▽
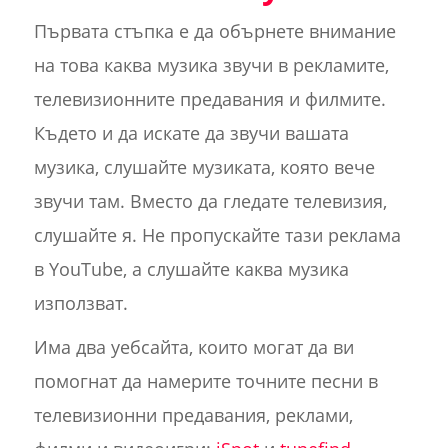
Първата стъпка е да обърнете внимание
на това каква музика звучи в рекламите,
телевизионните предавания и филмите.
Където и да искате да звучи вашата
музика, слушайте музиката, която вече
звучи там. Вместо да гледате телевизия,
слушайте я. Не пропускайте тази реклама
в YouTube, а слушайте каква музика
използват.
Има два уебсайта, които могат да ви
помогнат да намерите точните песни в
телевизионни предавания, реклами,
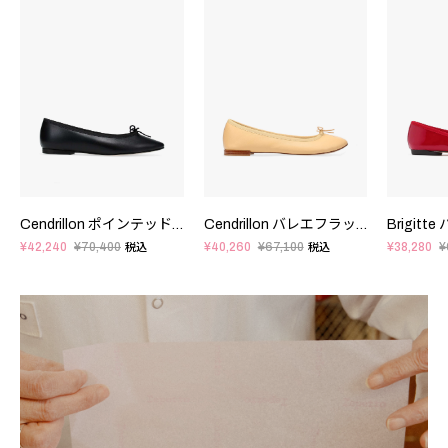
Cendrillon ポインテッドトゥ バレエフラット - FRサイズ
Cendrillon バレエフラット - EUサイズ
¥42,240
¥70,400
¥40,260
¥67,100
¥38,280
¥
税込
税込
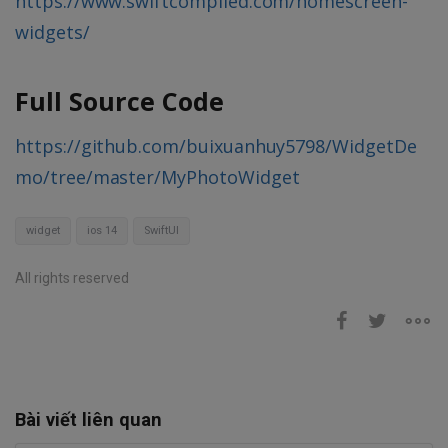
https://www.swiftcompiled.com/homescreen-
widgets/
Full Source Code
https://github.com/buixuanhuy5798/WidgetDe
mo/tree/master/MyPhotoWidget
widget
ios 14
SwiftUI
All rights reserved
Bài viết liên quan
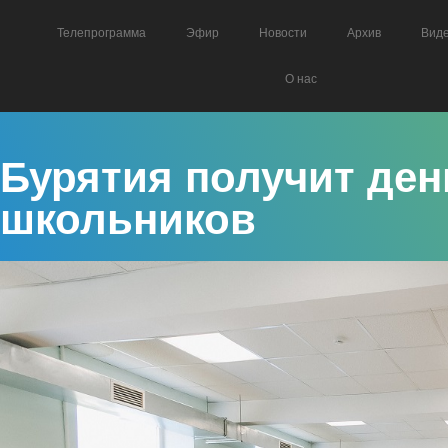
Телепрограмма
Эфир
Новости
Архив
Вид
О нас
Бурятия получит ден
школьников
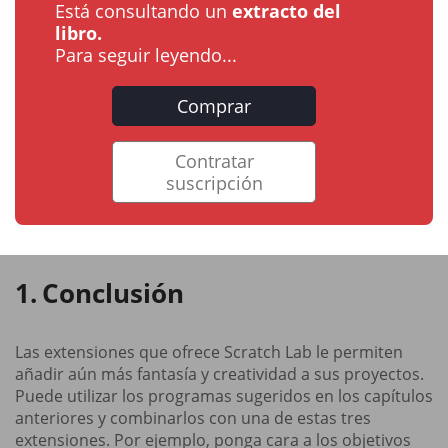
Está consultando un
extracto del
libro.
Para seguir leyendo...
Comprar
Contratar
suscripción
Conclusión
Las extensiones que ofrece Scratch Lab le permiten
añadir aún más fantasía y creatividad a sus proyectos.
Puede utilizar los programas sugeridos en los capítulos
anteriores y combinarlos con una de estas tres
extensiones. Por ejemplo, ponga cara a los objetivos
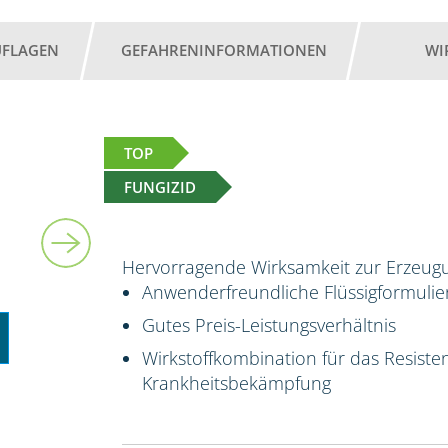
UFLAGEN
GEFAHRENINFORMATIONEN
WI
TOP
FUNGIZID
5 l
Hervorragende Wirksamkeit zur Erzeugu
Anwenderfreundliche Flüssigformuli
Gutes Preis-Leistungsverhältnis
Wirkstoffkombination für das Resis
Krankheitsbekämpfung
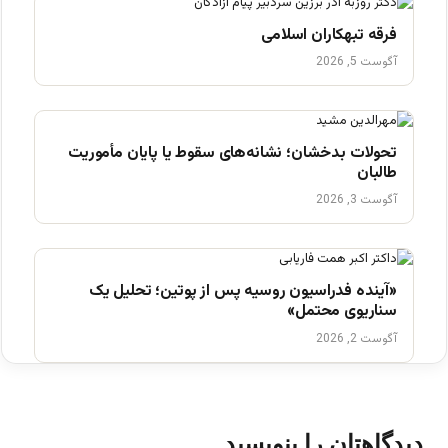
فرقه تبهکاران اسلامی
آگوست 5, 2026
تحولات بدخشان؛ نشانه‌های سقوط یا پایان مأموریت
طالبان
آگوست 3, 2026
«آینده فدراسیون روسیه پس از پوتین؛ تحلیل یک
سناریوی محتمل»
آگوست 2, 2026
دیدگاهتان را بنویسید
△
> What is being asked:
Pictures should not appear in the copy. Write out exactly the lines above from the first one through the line that contains "آگوست 3, 2026".

> Result of this exercise:
Първата стъпка е да обърнете внимание
на това каква музика звучи в рекламите,
телевизионните предавания и филмите.
Където и да искате да звучи вашата
музика, слушайте музиката, която вече
звучи там. Вместо да гледате телевизия,
слушайте я. Не пропускайте тази реклама
в YouTube, а слушайте каква музика
използват.
Има два уебсайта, които могат да ви
помогнат да намерите точните песни в
телевизионни предавания, реклами,
Cendrillon ポインテッドトゥ バレエフラット - FRサイズ
Cendrillon バレエフラット - EUサイズ
¥42,240
¥70,400
¥40,260
¥67,100
¥38,280
¥
税込
税込
https://www.swiftcompiled.com/homescreen-
widgets/
Full Source Code
https://github.com/buixuanhuy5798/WidgetDe
mo/tree/master/MyPhotoWidget
widget
ios 14
SwiftUI
All rights reserved
Bài viết liên quan
Телепрограмма
Эфир
Новости
Архив
Вид
О нас
Бурятия получит ден
школьников
Está consultando un
extracto del
libro.
Para seguir leyendo...
Comprar
Contratar
suscripción
Conclusión
Las extensiones que ofrece Scratch Lab le permiten
añadir aún más fantasía y creatividad a sus proyectos.
Puede utilizar los programas sugeridos en los capítulos
anteriores y combinarlos con una de estas tres
extensiones. Por ejemplo, ponga cara a los objetivos
UFLAGEN
GEFAHRENINFORMATIONEN
WI
TOP
FUNGIZID
5 l
Hervorragende Wirksamkeit zur Erzeugu
Anwenderfreundliche Flüssigformuli
Gutes Preis-Leistungsverhältnis
Wirkstoffkombination für das Resis
Krankheitsbekämpfung
فرقه تبهکاران اسلامی
آگوست 5, 2026
تحولات بدخشان؛ نشانه‌های سقوط یا پایان مأموریت
طالبان
آگوست 3, 2026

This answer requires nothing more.